Lors de l’audience sur les recours contre la loi de gel des arrestations d’élèves de yeshiva, la Cour suprême a autorisé Me Natan Rosenblatt, qui demandait à joindre la procédure au nom de l’organisation Emeth LeYa’akov Yisrael, à prendre la parole. Au cours de l’échange, les juges Sohlberg, Stein et Mintz ont fait des remarques sur certaines de ses assertions.

JDN – Yisrael Zeev Leventhal

Ce matin (mardi), lors de l’audience tenue par la Cour suprême sur les recours contre l’amendement n° 28 à la loi sur le service militaire — portant sur le gel des mesures d’exécution contre les élèves de yeshiva soumis à la conscription —, le collège de juges a autorisé Me Natan Rosenblatt, qui demandait à joindre la procédure au nom de l’organisation Emeth LeYa’akov Yisrael, à présenter sa position pendant quelques minutes, bien qu’il ne soit pas une partie officielle à l’instance.

Dans son intervention, Me Rosenblatt a indiqué souhaiter représenter « l’individu orthodoxe » et non le public ultra-orthodoxe en tant que secteur, ce dernier ayant choisi, pour des raisons intelligibles, de ne pas participer au débat. Il a expliqué que le public orthodoxe comprend la douleur des familles des soldats servant dans l’armée, mais que dans la situation actuelle, un homme orthodoxe ne peut pas s’enrôler sur le plan halakhique tant qu’il n’existe pas d’encadrement lui permettant de servir sans porter atteinte à son mode de vie et conformément aux directives des plus grands sages d’Israël.

Me Rosenblatt a rappelé que lors de la rédaction de la loi sur la conscription, la possibilité d’un arrangement permettant l’enrôlement d’une partie de la population orthodoxe avait été discutée, mais qu’un doute subsistait quant à la conformité d’une telle loi au contrôle constitutionnel de la Cour suprême. Il a également soutenu qu’au fil des ans, depuis sa création, la Cour suprême n’a jamais fait droit aux recours qu’il a déposés au nom du public orthodoxe.

Le vice-président de la Cour suprême, le juge No’am Sohlberg, a contesté ces propos et a répondu qu’au cours des décennies écoulées depuis la création de l’État, de nombreux recours avaient été déposés au sujet du recrutement des élèves de Yechiva, et que « la grande majorité de ces recours ont été rejetés », rendant ainsi cette affirmation inexacte.

Le juge Alex Stein a également fait remarquer à Me Rosenblatt qu’une étude de la jurisprudence de la Cour pourrait conduire à une conclusion différente de celle qu’il présentait.

Poursuivant son argumentation, Me Rosenblatt a affirmé que le public orthodoxe avait subi ces dernières années une série de sanctions face auxquelles il avait gardé le silence et pris sur lui, mais a souligné que la question des arrestations plaçait l’individu orthodoxe face à un conflit direct entre son devoir religieux et les exigences de la loi. Il a demandé s’il était juste, selon les juges, de placer un individu devant le dilemme d’obéir aux instructions de ses maîtres et de la Halakha, ou à la loi de l’État.
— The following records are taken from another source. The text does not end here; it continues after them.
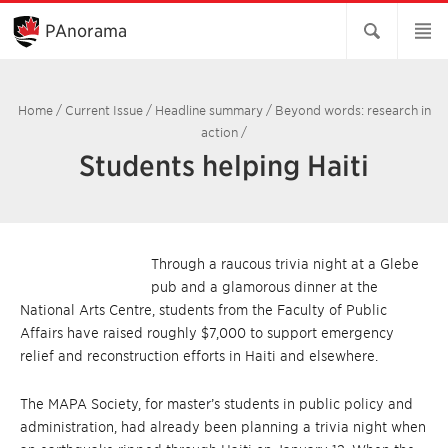
Skip
to
PAnorama
Main
Content
Home
/
Current Issue
/
Headline summary
/
Beyond words: research in
action
/
Students helping Haiti
Through a raucous trivia night at a Glebe
pub and a glamorous dinner at the
National Arts Centre, students from the Faculty of Public
Affairs have raised roughly $7,000 to support emergency
relief and reconstruction efforts in Haiti and elsewhere.
The MAPA Society, for master’s students in public policy and
administration, had already been planning a trivia night when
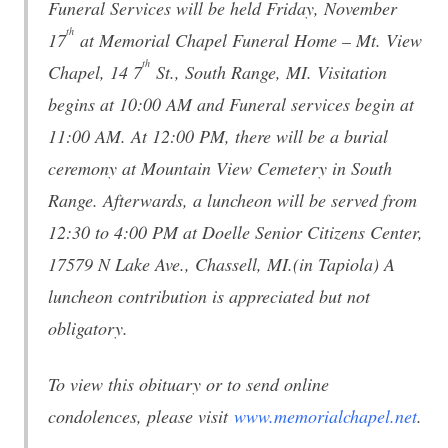
Funeral Services will be held Friday, November
th
17
at Memorial Chapel Funeral Home – Mt. View
th
Chapel, 14 7
St., South Range, MI. Visitation
begins at 10:00 AM and Funeral services begin at
11:00 AM. At 12:00 PM, there will be a burial
ceremony at Mountain View Cemetery in South
Range. Afterwards, a luncheon will be served from
12:30 to 4:00 PM at Doelle Senior Citizens Center,
17579 N Lake Ave., Chassell, MI.(in Tapiola) A
luncheon contribution is appreciated but not
obligatory.
To view this obituary or to send online
condolences, please visit
www.memorialchapel.net
.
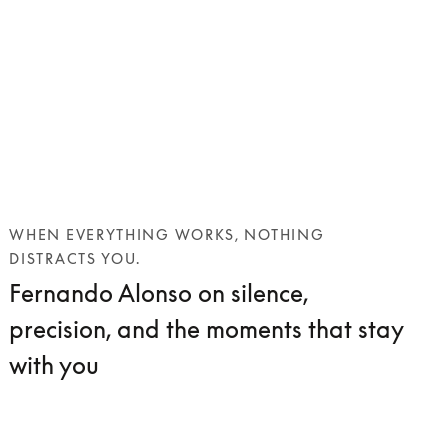
WHEN EVERYTHING WORKS, NOTHING
DISTRACTS YOU.
Fernando Alonso on silence,
precision, and the moments that stay
with you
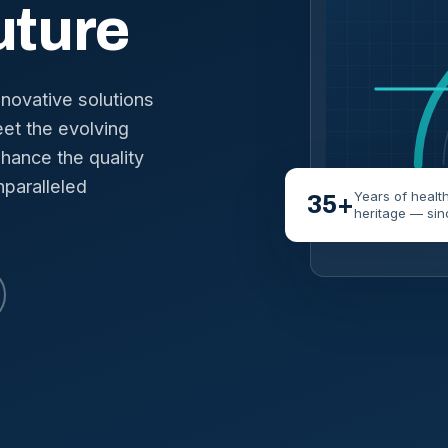
uture
nnovative solutions
et the evolving
hance the quality
nparalleled
Years of healt
35+
heritage — sin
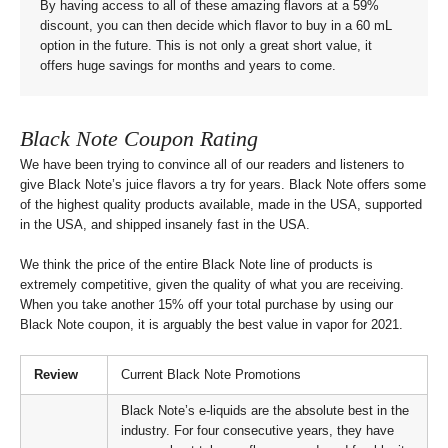
By having access to all of these amazing flavors at a 59%
discount, you can then decide which flavor to buy in a 60 mL
option in the future. This is not only a great short value, it
offers huge savings for months and years to come.
Black Note Coupon Rating
We have been trying to convince all of our readers and listeners to
give Black Note’s juice flavors a try for years. Black Note offers some
of the highest quality products available, made in the USA, supported
in the USA, and shipped insanely fast in the USA.
We think the price of the entire Black Note line of products is
extremely competitive, given the quality of what you are receiving.
When you take another 15% off your total purchase by using our
Black Note coupon, it is arguably the best value in vapor for 2021.
Review
Current Black Note Promotions
Black Note’s e-liquids are the absolute best in the
industry. For four consecutive years, they have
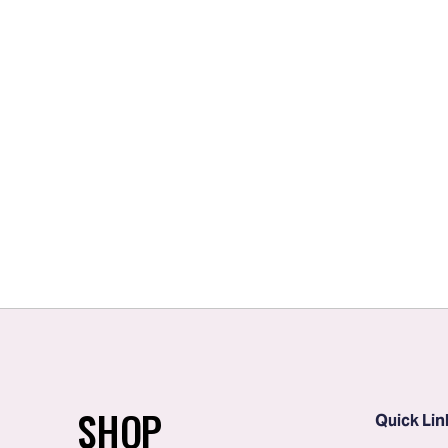
SHOP
Quick Lin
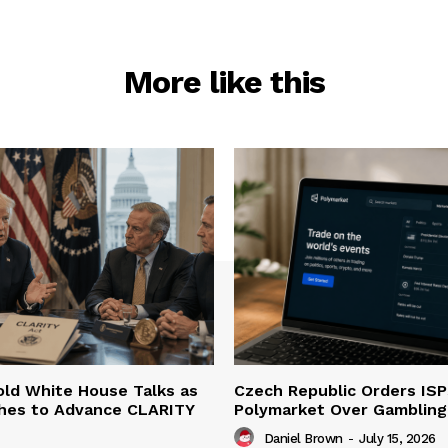
More like this
ld White House Talks as
Czech Republic Orders ISP
hes to Advance CLARITY
Polymarket Over Gambling 
Daniel Brown
-
July 15, 2026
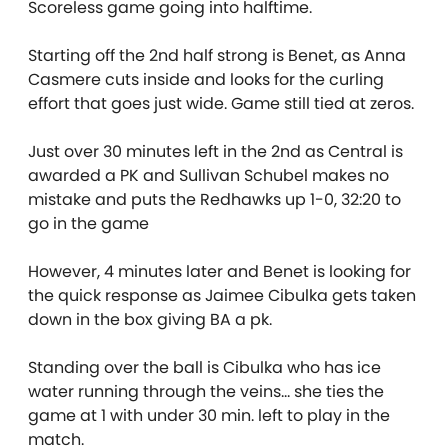
Scoreless game going into halftime.
Starting off the 2nd half strong is Benet, as Anna
Casmere cuts inside and looks for the curling
effort that goes just wide. Game still tied at zeros.
Just over 30 minutes left in the 2nd as Central is
awarded a PK and Sullivan Schubel makes no
mistake and puts the Redhawks up 1-0, 32:20 to
go in the game
However, 4 minutes later and Benet is looking for
the quick response as Jaimee Cibulka gets taken
down in the box giving BA a pk.
Standing over the ball is Cibulka who has ice
water running through the veins… she ties the
game at 1 with under 30 min. left to play in the
match.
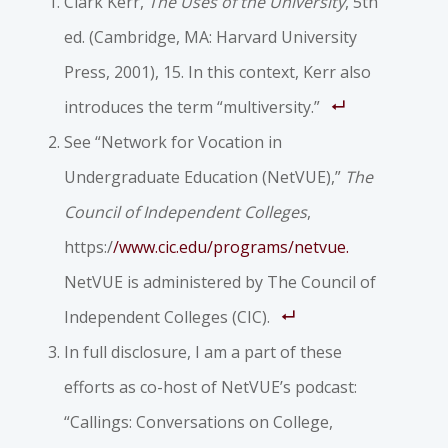
Clark Kerr,
The Uses of the University
, 5th
ed. (Cambridge, MA: Harvard University
Press, 2001), 15. In this context, Kerr also
introduces the term “multiversity.”
See “Network for Vocation in
Undergraduate Education (NetVUE),”
The
Council of Independent Colleges
,
https:/
/www.cic.edu/programs/netvue.
NetVUE is administered by The Council of
Independent Colleges (CIC).
In full disclosure, I am a part of these
efforts as co-host of NetVUE’s podcast:
“Callings: Conversations on College,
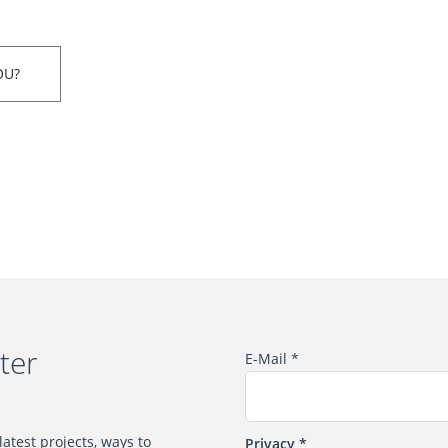
OU?
ter
E-Mail
*
atest projects, ways to
Privacy
*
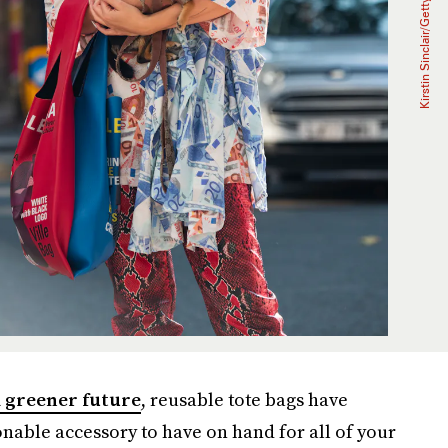
 greener future
, reusable tote bags have
nable accessory to have on hand for all of your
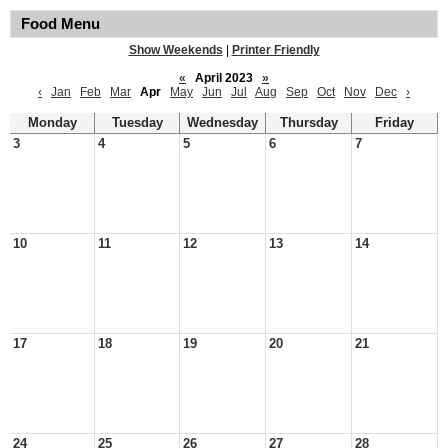
Food Menu
Show Weekends
|
Printer Friendly
«
April 2023
»
‹
Jan
Feb
Mar
Apr
May
Jun
Jul
Aug
Sep
Oct
Nov
Dec
›
Monday
Tuesday
Wednesday
Thursday
Friday
3
4
5
6
7
10
11
12
13
14
17
18
19
20
21
24
25
26
27
28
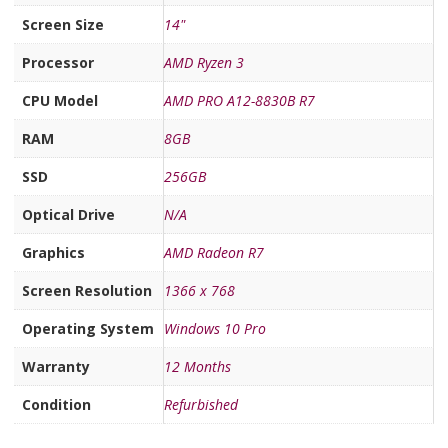
Screen Size
14"
Processor
AMD Ryzen 3
CPU Model
AMD PRO A12-8830B R7
RAM
8GB
SSD
256GB
Optical Drive
N/A
Graphics
AMD Radeon R7
Screen Resolution
1366 x 768
Operating System
Windows 10 Pro
Warranty
12 Months
Condition
Refurbished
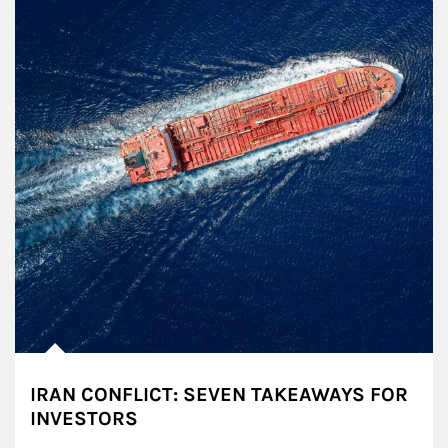
IRAN CONFLICT: SEVEN TAKEAWAYS FOR
INVESTORS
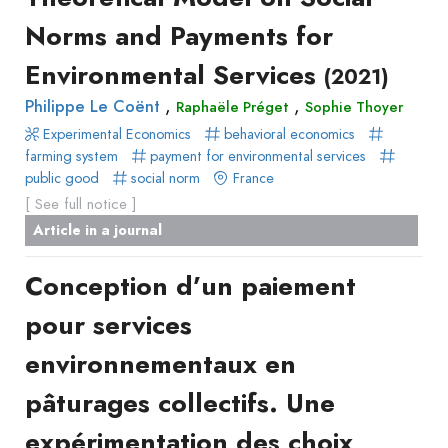
Norms and Payments for
Environmental Services
(2021)
,
,
Philippe Le Coënt
Raphaële Préget
Sophie Thoyer
Experimental Economics
behavioral economics
farming system
payment for environmental services
public good
social norm
France
[ See full notice ]
Article in a journal
Conception d’un paiement
pour services
environnementaux en
pâturages collectifs. Une
expérimentation des choix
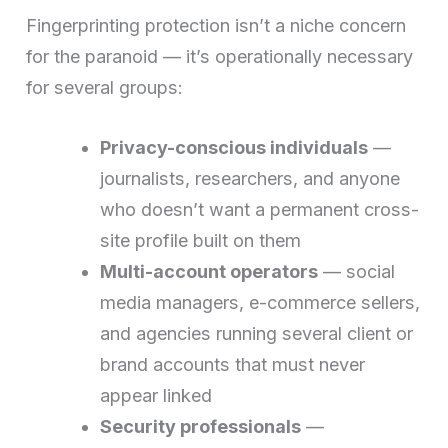
Fingerprinting protection isn’t a niche concern
for the paranoid — it’s operationally necessary
for several groups:
Privacy-conscious individuals
—
journalists, researchers, and anyone
who doesn’t want a permanent cross-
site profile built on them
Multi-account operators
— social
media managers, e-commerce sellers,
and agencies running several client or
brand accounts that must never
appear linked
Security professionals
—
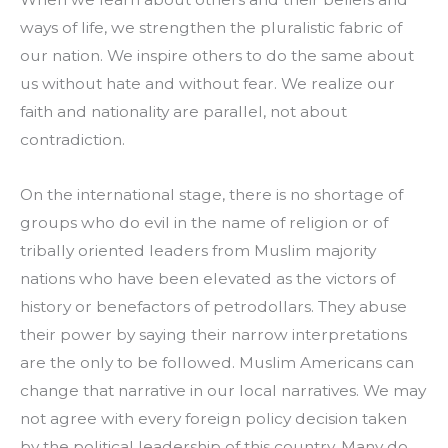
ways of life, we strengthen the pluralistic fabric of 
our nation. We inspire others to do the same about 
us without hate and without fear. We realize our 
faith and nationality are parallel, not about 
contradiction.
On the international stage, there is no shortage of 
groups who do evil in the name of religion or of 
tribally oriented leaders from Muslim majority 
nations who have been elevated as the victors of 
history or benefactors of petrodollars. They abuse 
their power by saying their narrow interpretations 
are the only to be followed. Muslim Americans can 
change that narrative in our local narratives. We may 
not agree with every foreign policy decision taken 
by the political leadership of this country. Many do 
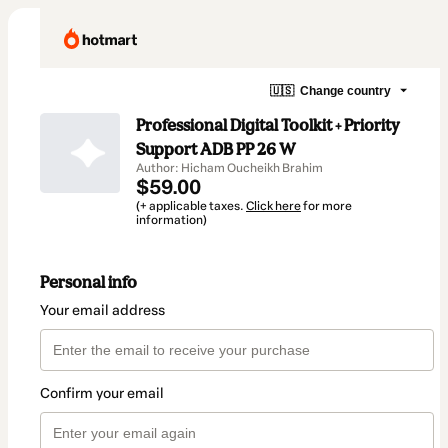
🇺🇸
Change country
Professional Digital Toolkit + Priority
Support ADB PP 26 W
Author: Hicham Oucheikh Brahim
$59.00
(+ applicable taxes.
Click here
for more
information)
Personal info
Your email address
Confirm your email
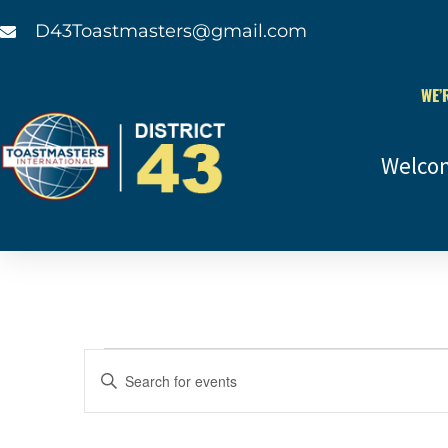
D43Toastmasters@gmail.com
WE’
Welco
Events
Enter
Keyword.
Search
Search
for
and
Events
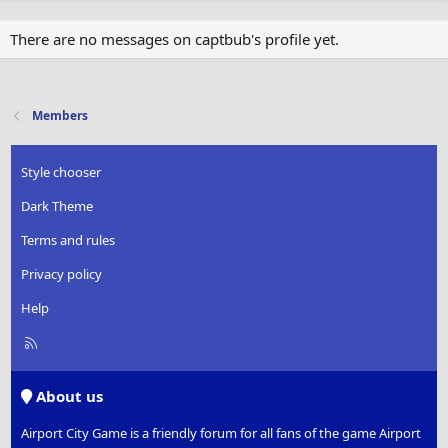
There are no messages on captbub's profile yet.
Members
Style chooser
Dark Theme
Terms and rules
Privacy policy
Help
R
S
S
About us
Airport City Game is a friendly forum for all fans of the game Airport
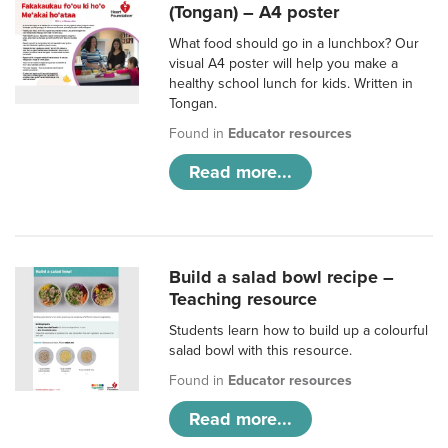
(Tongan) – A4 poster
What food should go in a lunchbox? Our
visual A4 poster will help you make a
healthy school lunch for kids. Written in
Tongan.
Found in
Educator resources
Read more...
Build a salad bowl recipe –
Teaching resource
Students learn how to build up a colourful
salad bowl with this resource.
Found in
Educator resources
Read more...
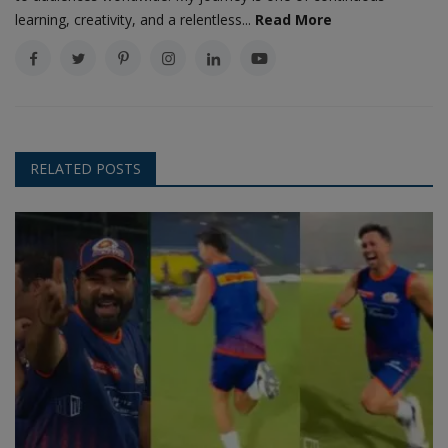
learning, creativity, and a relentless...
Read More
RELATED POSTS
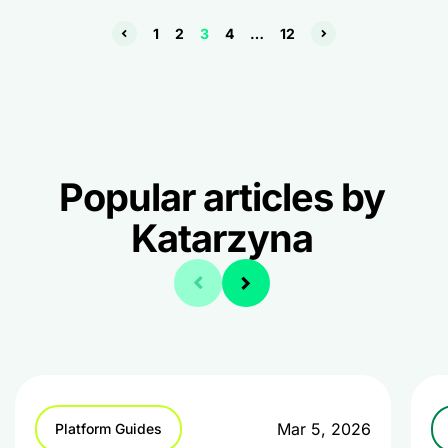
1
2
3
4
…
12
Popular articles by
Katarzyna
Mar 5, 2026
Platform Guides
Le juge David Mintz est intervenu dans le débat pour demander à Me Rosenblatt s’il existait réellement une interdiction de la Tora de s’enrôler. Après que Me Rosenblatt a répondu par l’affirmative, précisant que c’était la consigne de « tous les grands sages d’Israël », le juge Mintz a soutenu qu’il s’agissait d’un sujet sujet à controverse et que « tous les grands sages d’Israël » ne partageaient pas cette opinion, ajoutant que Me Rosenblatt présentait une « position sectorielle ».

Vers la fin, Me Rosenblatt a demandé l’autorisation de terminer ses arguments juridiques et d’entendre le rav Yonatan Reiss, directeur d’une Yechiva d’intégration (Yechivat Hesder) orthodoxe présent dans la salle. Le juge Sohlberg a rejeté la demande, indiquant que les éléments soumis par écrit avaient été lus par la formation du tribunal et qu’il n’était pas possible d’outrepasser le cadre imparti aux débats.

En conclusion, Me Rosenblatt s’est adressé à la Cour pour lui demander de s’abstenir, en cette période électorale, de rendre une décision qui approfondirait la fracture sociale. Selon lui, « les yeux de tout le peuple sont tournés vers le tribunal », et il a conclu en espérant que la Cour prouvera qu’elle n’est pas, selon ses termes, un « automate anti-orthodoxe ».